In our pre-specified plan, the main objective of our analysis was to evaluate VE against anal HPV16/18 infection four years following enrollment and administration of the first vaccine dose (regardless of vaccine type); cervical VE in the exact same cohorts was estimated as a comparator. Because of evidence for cross-protection in cervical VE studies (10
), anal (and cervical) VE against a pre-specified composite endpoint of HPV31/33/45, and then individually by type, was evaluated. In the restricted cohort, women who were HPV31, 33, or 45 DNA positive at enrollment were excluded from each respective analysis; no serologic restrictions were made because serologic testing for these HPV types was not conducted. Anal and cervical VE against all other carcinogenic types (after removing HPV16/18/31/33/45) was evaluated in the full cohort.

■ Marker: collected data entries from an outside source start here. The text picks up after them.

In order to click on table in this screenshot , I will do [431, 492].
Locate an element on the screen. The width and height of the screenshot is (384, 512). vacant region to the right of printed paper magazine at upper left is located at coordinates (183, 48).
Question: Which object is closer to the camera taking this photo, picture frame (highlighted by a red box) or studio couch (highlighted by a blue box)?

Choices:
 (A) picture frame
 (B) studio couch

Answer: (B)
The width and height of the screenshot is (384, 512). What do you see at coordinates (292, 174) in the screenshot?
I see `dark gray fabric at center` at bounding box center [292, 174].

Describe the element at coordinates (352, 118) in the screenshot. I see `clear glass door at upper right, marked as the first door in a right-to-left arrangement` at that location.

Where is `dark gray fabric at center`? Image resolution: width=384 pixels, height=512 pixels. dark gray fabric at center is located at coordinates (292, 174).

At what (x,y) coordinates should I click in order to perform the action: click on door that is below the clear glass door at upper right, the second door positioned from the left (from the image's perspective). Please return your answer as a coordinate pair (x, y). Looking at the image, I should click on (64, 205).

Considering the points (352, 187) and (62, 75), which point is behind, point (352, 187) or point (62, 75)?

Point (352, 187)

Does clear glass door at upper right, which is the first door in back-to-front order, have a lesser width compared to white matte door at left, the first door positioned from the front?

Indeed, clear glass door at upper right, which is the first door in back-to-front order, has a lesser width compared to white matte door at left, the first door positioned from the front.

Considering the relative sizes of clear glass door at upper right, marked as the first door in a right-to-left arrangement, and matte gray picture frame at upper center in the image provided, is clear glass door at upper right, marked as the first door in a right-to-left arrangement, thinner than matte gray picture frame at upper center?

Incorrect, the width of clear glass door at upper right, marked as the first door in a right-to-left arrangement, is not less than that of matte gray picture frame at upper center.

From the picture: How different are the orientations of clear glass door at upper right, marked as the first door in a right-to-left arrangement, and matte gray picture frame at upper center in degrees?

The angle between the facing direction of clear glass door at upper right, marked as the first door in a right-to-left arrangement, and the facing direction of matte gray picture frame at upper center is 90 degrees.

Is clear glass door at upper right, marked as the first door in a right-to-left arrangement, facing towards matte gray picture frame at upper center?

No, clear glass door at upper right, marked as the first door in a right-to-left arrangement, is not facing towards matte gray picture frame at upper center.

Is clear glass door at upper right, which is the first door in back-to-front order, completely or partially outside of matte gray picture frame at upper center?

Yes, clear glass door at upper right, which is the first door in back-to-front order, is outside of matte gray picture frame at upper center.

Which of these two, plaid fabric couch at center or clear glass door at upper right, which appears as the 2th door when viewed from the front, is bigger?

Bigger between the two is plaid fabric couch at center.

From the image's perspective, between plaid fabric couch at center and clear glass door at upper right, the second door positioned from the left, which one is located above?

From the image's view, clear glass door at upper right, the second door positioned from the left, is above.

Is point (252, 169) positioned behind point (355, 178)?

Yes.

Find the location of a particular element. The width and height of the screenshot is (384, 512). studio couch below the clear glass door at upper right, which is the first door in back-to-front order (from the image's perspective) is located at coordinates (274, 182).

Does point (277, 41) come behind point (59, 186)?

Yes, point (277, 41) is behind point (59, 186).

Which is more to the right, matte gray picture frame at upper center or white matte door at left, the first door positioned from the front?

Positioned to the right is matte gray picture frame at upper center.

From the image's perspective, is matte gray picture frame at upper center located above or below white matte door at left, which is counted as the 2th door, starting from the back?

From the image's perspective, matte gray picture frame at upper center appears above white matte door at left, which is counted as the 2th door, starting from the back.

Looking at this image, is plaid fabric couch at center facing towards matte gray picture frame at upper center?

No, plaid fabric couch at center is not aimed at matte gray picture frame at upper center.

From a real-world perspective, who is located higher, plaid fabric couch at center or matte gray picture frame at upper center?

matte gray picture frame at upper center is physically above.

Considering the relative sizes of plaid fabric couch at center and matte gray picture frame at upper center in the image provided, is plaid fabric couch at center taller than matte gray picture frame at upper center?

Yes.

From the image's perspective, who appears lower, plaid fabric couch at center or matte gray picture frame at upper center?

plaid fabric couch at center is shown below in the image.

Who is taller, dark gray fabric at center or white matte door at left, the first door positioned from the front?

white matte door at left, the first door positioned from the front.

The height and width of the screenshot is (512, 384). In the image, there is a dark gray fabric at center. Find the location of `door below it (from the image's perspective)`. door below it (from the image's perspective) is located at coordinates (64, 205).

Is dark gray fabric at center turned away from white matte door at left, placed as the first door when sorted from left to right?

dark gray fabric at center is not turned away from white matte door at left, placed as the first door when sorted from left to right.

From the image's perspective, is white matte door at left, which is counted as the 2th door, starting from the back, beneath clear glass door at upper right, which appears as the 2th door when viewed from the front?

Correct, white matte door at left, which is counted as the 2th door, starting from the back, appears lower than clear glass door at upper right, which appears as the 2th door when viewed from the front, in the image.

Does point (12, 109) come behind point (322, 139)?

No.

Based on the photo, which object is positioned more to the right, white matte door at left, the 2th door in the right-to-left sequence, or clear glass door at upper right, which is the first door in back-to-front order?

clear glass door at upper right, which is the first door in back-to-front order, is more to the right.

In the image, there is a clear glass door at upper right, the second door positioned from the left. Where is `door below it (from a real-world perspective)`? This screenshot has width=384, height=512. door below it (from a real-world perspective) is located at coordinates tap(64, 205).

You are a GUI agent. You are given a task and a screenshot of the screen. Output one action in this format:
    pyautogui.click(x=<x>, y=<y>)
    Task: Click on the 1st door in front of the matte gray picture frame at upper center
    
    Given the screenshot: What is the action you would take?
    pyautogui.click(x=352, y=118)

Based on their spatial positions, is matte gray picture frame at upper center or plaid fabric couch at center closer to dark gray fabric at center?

HPV16/18 VE was estimated by self-reported anal sex (yes/no) assessed by questionnaire at the study visit when anal specimen collection occurred, in the full and restricted cohorts.

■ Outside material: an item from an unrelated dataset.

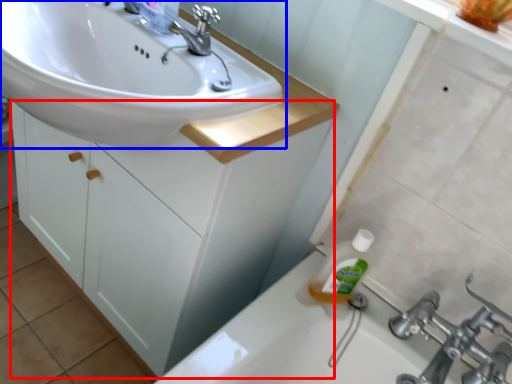 Question: Which object is further to the camera taking this photo, bathroom cabinet (highlighted by a red box) or sink (highlighted by a blue box)?

Choices:
 (A) bathroom cabinet
 (B) sink

Answer: (A)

This trial is registered at clinicaltrials.gov, identifier: NCT00128661.
Role of the Funding Source
The Costa Rica HPV Vaccine Trial is a long-standing collaboration between investigators in Costa Rica and the NCI. The trial is sponsored and funded by the NCI (contract N01-CP-11005), with funding support from the National Institutes of Health Office of Research on Women's Health, and conducted with support from the Ministry of Health of Costa Rica. Vaccine was provided for our trial by GlaxoSmithKline Biologicals (GSK), under a Clinical Trials Agreement with the NCI. GSK also provided support for aspects of the trial associated with regulatory submission needs of the company under FDA BB-IND 7920. Drs Schiller and Lowy report that they are named inventors on US government–owned HPV vaccine patents that are licensed to GSK and Merck and for which the NCI receives licensing fees. Drs Schiller and Lowy are entitled to limited royalties as specified by federal law. No other financial disclosures were reported. The NCI and Costa Rica investigators are responsible for the design and conduct of the study; collection, management, analysis, and interpretation of the data; and preparation of the manuscript. The NCI and Costa Rica investigators make final editorial decisions on this and subsequent publications; GSK has the right to review and comment.
At the time of this analysis, fieldwork was on-going and individual information remained blinded. Thus, analyses were conducted by an external group, Information Management Systems (by Sabrina Chen; Rockville, MD), under the direction of the investigators who remained masked to individual random assignments. SAS 9.2 TS2M3 was used for analysis.